Un jour ce sera vide – Hugo Lindenberg

L’histoire : C’est un été en Normandie. Le narrateur est encore dans cet état de l’enfance où tout se vit intensément, où l’on ne sait pas très bien qui l’on est, où une invasion de fourmis équivaut à la déclaration d’une guerre qu’il faudra mener de toutes ses forces.
Un jour, il rencontre un autre garçon sur la plage, Baptiste. Se noue entre eux une amitié d’autant plus forte qu’elle se fonde sur un déséquilibre : Baptiste a des parents parfaits.

C’est avec une grande délicatesse que l’auteur raconte cet été-là. Cet enfant timide, dans l’ombre de sa grand-même adorée, il n’a qu’elle. Même s’il a un peu honte d’elle, de son accoutrement de vieille dame, de son accent yiddish. Il passe ses journées à s’ennuyer. À rêver. À relire des vieux Picsou Magazine. À faire la sieste, yeux au plafond, et chercher ce que peuvent représenter ces vieilles taches d’humidité, un avion, un visage ? Il va à la plage, souvent. Sa grand-mère s’installe aussi, sur un fauteuil pliant, sous un parasol, et lui a une natte. Il aime regarder les familles. S’il peut, il les écoute. Il rêve d’être dans ces familles. Papa, Maman, enfants, tendresse, chaleur, goûters, jeux.
Il n’ose pas aller nager, a vrai dire il ne s’amuse pas. Ce qui l’intéresse c’est de toucher un peu avec un bâton les méduses échouées sur la plage. Il a un peu peur de tout, il faut dire. Il a des terreurs d’enfants, des peurs que tous les enfants ressentent : lorsqu’il ne voit pas sa grand-mêre, mais aussi il a peur du voisin de dessus qui est malade, il n’est plus qu’un squelette et sa peau porte des taches, on dit au petit garçon qu’il a « la même maladie qu’Yves Saint Laurent ». Il a peur de perdre des choses. Il trouve le réconfort en la compagnie de sa grand-mère. Il est terrifié par la venue de sa tante, qui habite là pendant les vacances. Elle n’est pas belle, elle a de la peau fondue sur le cou, elle ne sent pas bon, il a peur, elle fume des cigarillos qui l’empestent. Lorsqu’il doit rentrer dans sa chambre pour lui dire que le repas est prêt, le garçon retient sa respiration le plus possible pour de pas avaler de cet air-là.
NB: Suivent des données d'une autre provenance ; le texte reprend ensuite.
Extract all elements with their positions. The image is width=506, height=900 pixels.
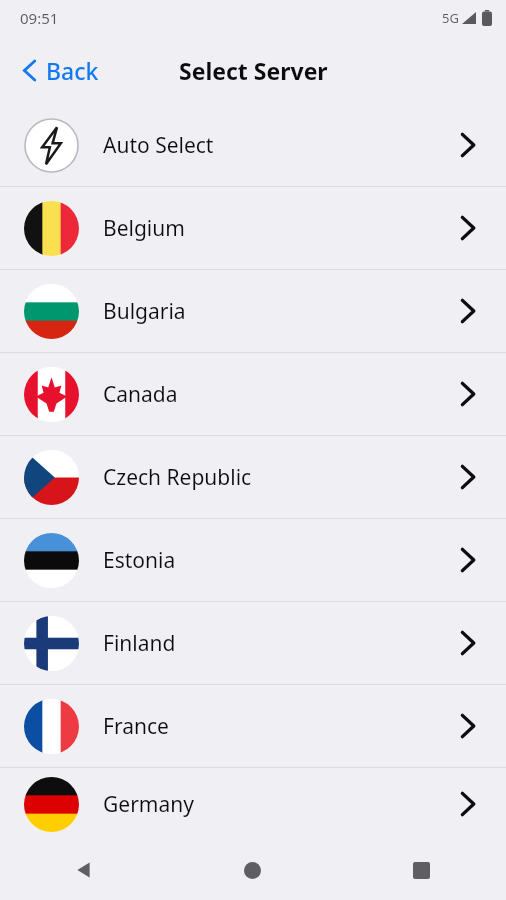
staticText: France: [103, 712, 460, 741]
staticText: Back: [46, 55, 99, 86]
button[interactable]: Auto Select: [0, 104, 506, 186]
button[interactable]: Belgium: [0, 187, 506, 269]
staticText: Select Server: [179, 55, 328, 86]
staticText: 5G: [442, 9, 459, 27]
button[interactable]: Back: [0, 840, 168, 900]
staticText: Czech Republic: [103, 463, 460, 492]
button[interactable]: Back: [14, 49, 107, 92]
button[interactable]: Czech Republic: [0, 436, 506, 518]
button[interactable]: Germany: [0, 768, 506, 840]
staticText: 09:51: [20, 8, 59, 28]
staticText: Germany: [103, 790, 460, 819]
button[interactable]: Finland: [0, 602, 506, 684]
button[interactable]: France: [0, 685, 506, 767]
staticText: Belgium: [103, 214, 460, 243]
staticText: Canada: [103, 380, 460, 409]
staticText: Auto Select: [103, 131, 460, 160]
staticText: Finland: [103, 629, 460, 658]
staticText: Bulgaria: [103, 297, 460, 326]
button[interactable]: Bulgaria: [0, 270, 506, 352]
button[interactable]: Recent apps: [337, 840, 506, 900]
button[interactable]: Canada: [0, 353, 506, 435]
button[interactable]: Home: [168, 840, 337, 900]
staticText: Estonia: [103, 546, 460, 575]
button[interactable]: Estonia: [0, 519, 506, 601]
Un jour qu’il s’ennuie au bord de l’eau, tripatouillant une méduse avec son bâton, un autre garçon s’approche, du même âge, une dizaine d’années, et lui demande de retourner la méduse, puis « et si on la tuait? »…. ce garçon blond, aux grands yeux, a l’air joyeux. Il s’appelle Baptiste. Voulant impressionner Baptiste, il tue la méduse. En cachette, au fond de lui, il pleure d’avoir tué. Mais il est vite attiré vers la famille de Baptiste, par sa mère, surtout. Il meurt d’envie de faire partie de cette famille. Et en même temps, il a tellement honte de sa grand-mère, de sa tante-la-folle, qu’il essaie de cacher ce qu’il est : c’est à dire, pour lui-même, il ne se trouve pas beau. Il est juif. Il vit dans une villa dans laquelle plusieurs familles partagent les étages. Il n’a pas grand-chose d’intéressant. Il se sent peureux, inutile, moche, il a honte de lui et de sa famille.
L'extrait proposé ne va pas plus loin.